#### TASK STATEMENT
Track down every line below that holds "gear" and copy it.

#### DATA FOR THIS EXERCISE
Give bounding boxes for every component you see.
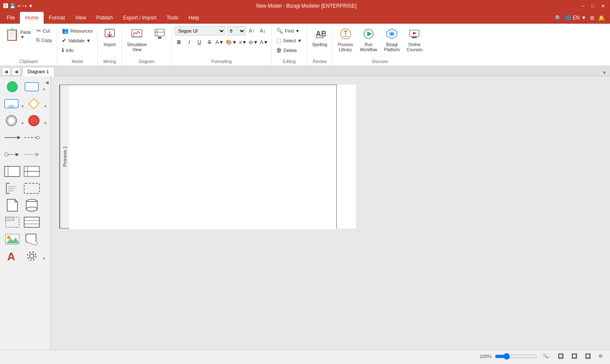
gateway-dropdown[interactable]: ▼	[44, 105, 47, 108]
frame-shape[interactable]	[3, 216, 21, 229]
tab-dropdown[interactable]: ▼	[601, 69, 608, 76]
font-color-button[interactable]: A▼	[215, 38, 225, 47]
lane-shape[interactable]	[23, 165, 41, 178]
info-button[interactable]: ℹ Info	[60, 46, 75, 55]
subprocess-shape[interactable]	[3, 97, 19, 110]
minimize-button[interactable]: ─	[580, 3, 587, 9]
underline-button[interactable]: U	[195, 38, 204, 47]
intermediate-event-shape[interactable]	[3, 114, 19, 127]
diagram-canvas[interactable]: Process 1	[59, 85, 356, 229]
tab-nav-left[interactable]: ◀	[2, 67, 10, 76]
find-button[interactable]: 🔍 Find ▼	[274, 26, 302, 35]
document-shape[interactable]	[23, 233, 41, 245]
select-button[interactable]: ⬚ Select ▼	[274, 36, 304, 45]
simulation-view-button[interactable]: SimulationView	[125, 26, 150, 54]
zoom-in-button[interactable]: 🔲	[569, 352, 580, 360]
zoom-fit-button[interactable]: 🔲	[556, 352, 566, 360]
undo-icon[interactable]: ↩	[17, 3, 21, 9]
svg-rect-39	[5, 166, 20, 176]
ribbon-group-model: 👥 Resources ✔ Validate ▼ ℹ Info Model	[57, 25, 98, 66]
menu-format[interactable]: Format	[44, 12, 70, 24]
gear-shape[interactable]	[23, 250, 41, 262]
close-button[interactable]: ✕	[599, 3, 607, 9]
resources-button[interactable]: 👥 Resources	[60, 26, 95, 35]
strikethrough-button[interactable]: S	[205, 38, 214, 47]
group-shape[interactable]	[23, 182, 41, 195]
diagram-tab-1[interactable]: Diagram 1	[22, 67, 55, 76]
resources-label: Resources	[70, 28, 93, 33]
notification-icon[interactable]: 🔔	[598, 15, 605, 21]
paste-button[interactable]: 📋 Paste▼	[3, 26, 33, 43]
italic-button[interactable]: I	[185, 38, 194, 47]
sequence-flow-shape[interactable]	[3, 131, 21, 144]
menu-tools[interactable]: Tools	[161, 12, 183, 24]
start-event-shape[interactable]	[3, 80, 21, 93]
zoom-out-button[interactable]: 🔍-	[541, 352, 552, 360]
font-size-increase[interactable]: A↑	[247, 26, 257, 36]
annotation-flow-shape[interactable]	[3, 148, 21, 161]
gateway-shape[interactable]	[26, 97, 42, 110]
search-top-icon[interactable]: 🔍	[555, 15, 562, 21]
task-dropdown[interactable]: ▼	[42, 88, 46, 91]
gear-dropdown[interactable]: ▼	[42, 257, 46, 261]
view-page-button[interactable]: 🔲	[583, 352, 593, 360]
text-highlight-button[interactable]: A▼	[259, 38, 269, 47]
font-family-select[interactable]: Segoe UI Arial Times New Roman	[175, 26, 225, 36]
end-event-dropdown[interactable]: ▼	[44, 121, 47, 125]
clear-format-button[interactable]: ⊘▼	[248, 38, 258, 47]
diagram-view-button[interactable]	[150, 26, 169, 44]
run-workflow-button[interactable]: RunWorkflow	[358, 26, 380, 54]
online-courses-button[interactable]: OnlineCourses	[404, 26, 425, 54]
data-object-shape[interactable]	[3, 199, 21, 212]
font-size-decrease[interactable]: A↓	[258, 26, 268, 36]
lang-selector[interactable]: 🌐 EN ▼	[565, 15, 586, 21]
end-event-shape[interactable]	[26, 114, 42, 127]
align-button[interactable]: ≡▼	[238, 38, 247, 47]
maximize-button[interactable]: □	[590, 3, 596, 9]
menu-file[interactable]: File	[2, 12, 20, 24]
cut-button[interactable]: ✂ Cut	[34, 26, 55, 35]
import-icon	[104, 28, 116, 41]
tab-nav-back[interactable]: ◀	[12, 67, 20, 76]
validate-button[interactable]: ✔ Validate ▼	[60, 36, 93, 45]
import-button[interactable]: Import	[100, 26, 119, 49]
svg-rect-54	[24, 217, 39, 227]
save-icon[interactable]: 💾	[10, 3, 16, 9]
canvas-area[interactable]: Process 1	[51, 76, 610, 350]
task-shape[interactable]	[23, 80, 41, 93]
fill-color-button[interactable]: 🎨▼	[225, 38, 238, 47]
simulation-view-svg	[131, 28, 143, 40]
bold-button[interactable]: B	[175, 38, 184, 47]
data-assoc-shape[interactable]	[23, 148, 41, 161]
zoom-slider[interactable]	[495, 353, 537, 360]
pool-content[interactable]	[69, 85, 336, 229]
menu-help[interactable]: Help	[183, 12, 204, 24]
copy-button[interactable]: ⎘ Copy	[34, 36, 55, 44]
dropdown-icon[interactable]: ▼	[28, 3, 33, 8]
settings-top-icon[interactable]: ⚙	[590, 15, 595, 21]
menu-publish[interactable]: Publish	[91, 12, 118, 24]
collapse-panel-button[interactable]: ◀	[44, 78, 50, 86]
process-library-button[interactable]: ProcessLibrary	[335, 26, 355, 54]
font-size-select[interactable]: 8 10 12 14	[227, 26, 246, 36]
sequence-flow-svg	[4, 133, 21, 142]
ribbon-group-clipboard: 📋 Paste▼ ✂ Cut ⎘ Copy Clipboard	[0, 25, 57, 66]
redo-icon[interactable]: ↪	[23, 3, 27, 9]
delete-button[interactable]: 🗑 Delete	[274, 46, 299, 55]
menu-export-import[interactable]: Export / Import	[118, 12, 162, 24]
message-flow-shape[interactable]	[23, 131, 41, 144]
text-annotation-shape[interactable]	[3, 182, 21, 195]
intermediate-event-dropdown[interactable]: ▼	[21, 121, 25, 125]
pool-shape[interactable]	[3, 165, 21, 178]
expanded-pool-shape[interactable]	[23, 216, 41, 229]
menu-home[interactable]: Home	[20, 12, 44, 24]
data-store-shape[interactable]	[23, 199, 41, 212]
subprocess-dropdown[interactable]: ▼	[21, 105, 25, 108]
menu-view[interactable]: View	[70, 12, 91, 24]
spelling-button[interactable]: ABC Spelling	[310, 26, 330, 49]
status-settings-button[interactable]: ⚙	[596, 352, 605, 360]
bizagi-platform-button[interactable]: BizagiPlatform	[382, 26, 402, 54]
svg-text:ABC: ABC	[316, 30, 326, 38]
image-shape[interactable]	[3, 233, 21, 245]
text-shape[interactable]: A	[3, 250, 21, 262]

#### OUTPUT OF THE TASK
gear-shape[interactable]	[23, 250, 41, 262]
gear-dropdown[interactable]: ▼	[42, 257, 46, 261]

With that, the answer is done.